Coordination with Outside Directors of the Board/Internal Audit Division/Accounting Auditors to Improve Audit Effectiveness
  • Article 26Audit & Supervisory Board Members and the Audit & Supervisory Board shall, through the operational audits, accounting audits, and the attendance of important meetings such as those of the Board of Directors, oversee whether the supervisory function of the Board of Directors of Nippon Paint Holdings is properly exercised, actively provide opinions and advice to help the Nippon Paint Group to achieve sustainable growth and the medium/long-term enhancement of the corporate value.
  • 2.Audit & Supervisory Board Members and the Audit & Supervisory Board shall, in coordination with the divisions concerned, strive to secure an adequate audit environment, schedule, and structure and examine whether the Accounting Auditor complies with the "Standards for Quality Control of Audits," which are necessary for them to perform accounting audits properly. The Board of Directors shall give due consideration to the efforts of the Audit & Supervisory Board Members and the Accounting Auditor to secure adequate an audit environment and schedule.
  • 3.The following measures shall be taken by each to improve the effectiveness of audits:
    • Outside Audit & Supervisory Board Members shall, based on their respective professional experience and knowledge, and full-time Audit & Supervisory Board Members shall, based on their extensive internal experience and information, share information and exchange opinions.
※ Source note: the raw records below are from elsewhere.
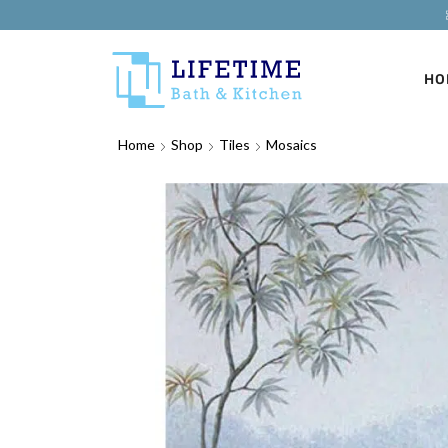
HO
Home
Shop
Tiles
Mosaics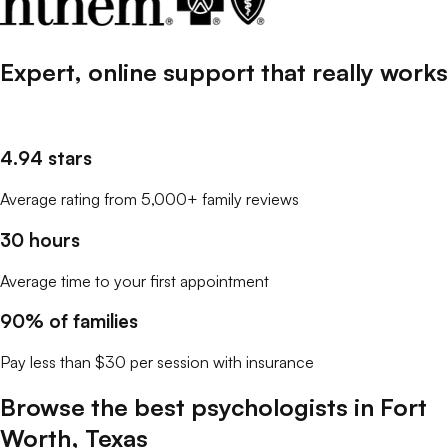
Expert, online support that
really
works
4.94 stars
Average rating from 5,000+ family reviews
30 hours
Average time to your first appointment
90% of families
Pay less than $30 per session with insurance
Browse the best
psychologists
in
Fort
Worth
,
Texas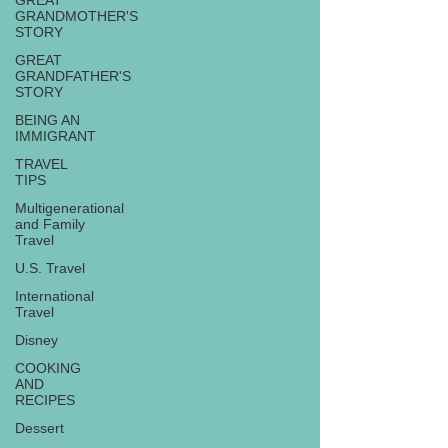
GREAT
GRANDMOTHER'S
STORY
GREAT
GRANDFATHER'S
STORY
BEING AN
IMMIGRANT
TRAVEL
TIPS
Multigenerational
and Family
Travel
U.S. Travel
International
Travel
Disney
COOKING
AND
RECIPES
Dessert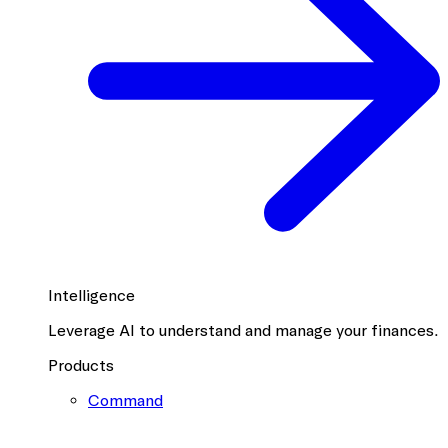
Intelligence
Leverage AI to understand and manage your finances.
Products
Command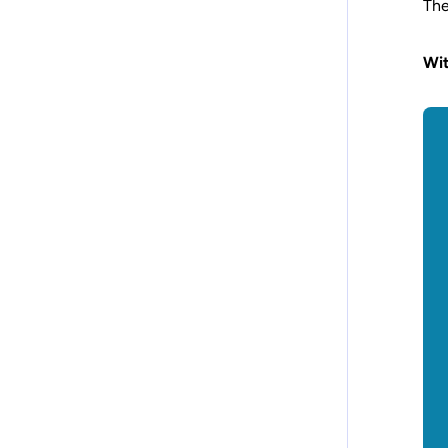
The
Wit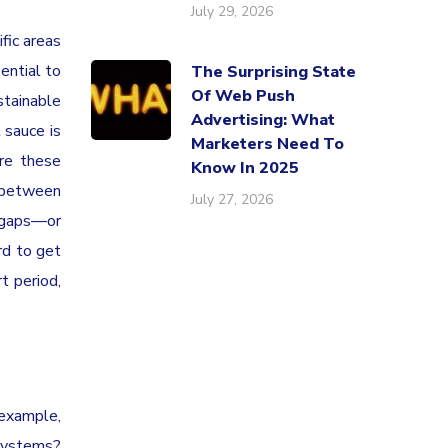
July 29, 2026
fic areas
ential to
The Surprising State
Of Web Push
stainable
Advertising: What
 sauce is
Marketers Need To
re these
Know In 2025
 between
July 27, 2026
e gaps—or
rd to get
t period,
 example,
 systems?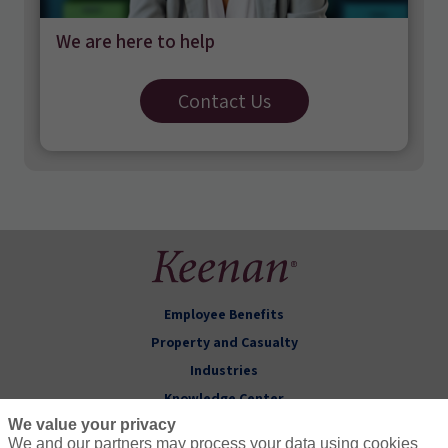
We are here to help
Contact Us
Employee Benefits
Property and Casualty
Industries
Knowledge Center
We value your privacy
About Keenan
We and our partners may process your data using cookies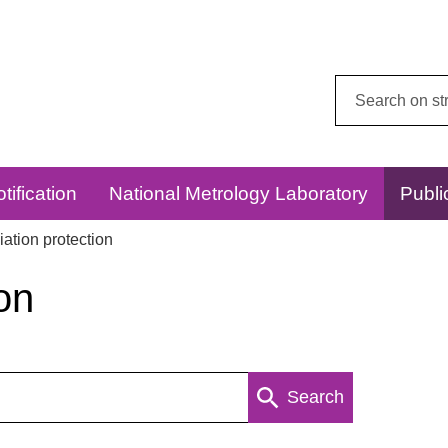
Search
this
website:
tification
National Metrology Laboratory
Publi
ation protection
on
Search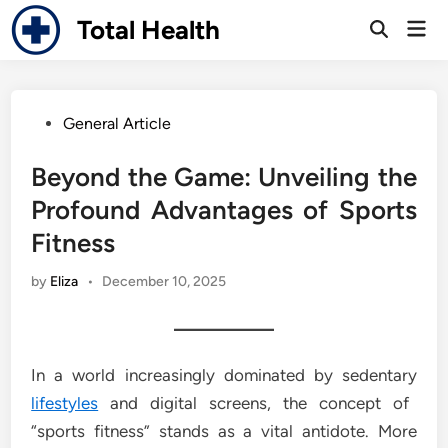
Skip
Total Health
Mai
to
Open
Men
Search
content
Posted
General Article
in
Beyond the Game: Unveiling the
Profound Advantages of Sports
Fitness
by
Eliza
•
December 10, 2025
In a world increasingly dominated by sedentary
lifestyles
and digital screens, the concept of
“sports fitness” stands as a vital antidote. More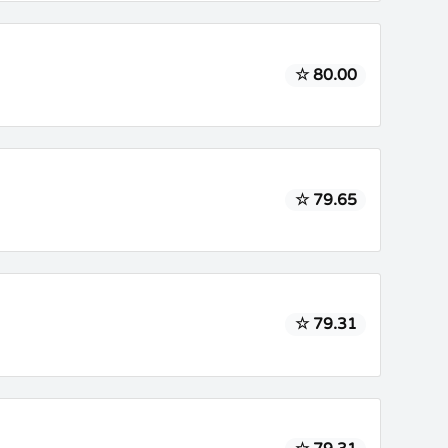
☆ 80.00
☆ 79.65
☆ 79.31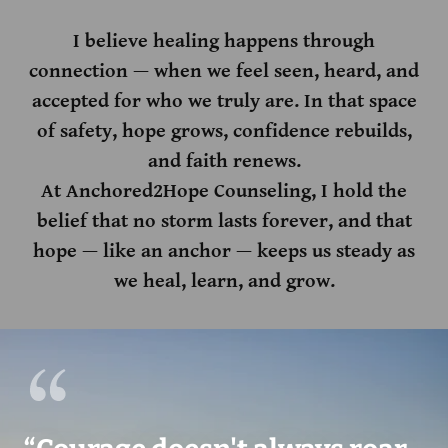
I believe healing happens through
connection — when we feel seen, heard, and
accepted for who we truly are. In that space
of safety, hope grows, confidence rebuilds,
and faith renews.
At Anchored2Hope Counseling, I hold the
belief that no storm lasts forever, and that
hope — like an anchor — keeps us steady as
we heal, learn, and grow.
    • Regular meetings between the Representative Director of the Board and Audit & Supervisory Board Members shall be held four times each year for information gathering and sharing as well as exchange of opinions that are necessary for them to execute their duties.
    • "Three-way audit meetings," which are attended by Audit & Supervisory Board Members, the Accounting Auditor, and members of the Corporate Audit and "consultation meetings between the Accounting Auditor and Audit & Supervisory Board Members" shall be held on a regular basis to share information and exchange opinions on their audit plans and results, issues identified through different audits, etc., among the attendants.
    • The Accounting Auditor shall have interviews with the Representative Director and President and the Director of the Board in charge of finance and report its outline at a "three-way audit meeting."
  • 4.Independent Directors of the Board may, subject to the approval of the chairperson of the Audit & Supervisory Board, attend a "regular meeting between the Representative Director of the Board and Audit & Supervisory Board Members" and a "three-way audit meeting" and also attend Audit & Supervisory Board meetings as an observer, if necessary.
  • 5.The Audit & Supervisory Board shall prescribe, in the "Audit & Supervisory Board Member Audit Standards" and the "Standards for the Administration of Consultation Meetings between the Accounting Auditor and Audit & Supervisory Board Members," their responses to cases in which they have received a report from the Accounting Auditor to the effect that there has been a fraud or a significant violation of laws and regulations or the articles of incorporation in relation to the execution of duties by a Director of the Board.
Evaluation and Appointment of the Accounting Auditors
  • Article 27The Audit & Supervisory Board shall establish and review and revise as necessary each year the "Standards for the Evaluation of Accounting Auditor Qualifications," including the standards for independence and expertise of the Accounting Auditor.
  • 2.The Audit & Supervisory Board shall evaluate Accounting Auditors based on the standards referred to in the preceding paragraph and decide whether to appoint/dismiss or refuse re-appointment of the Accounting Auditor.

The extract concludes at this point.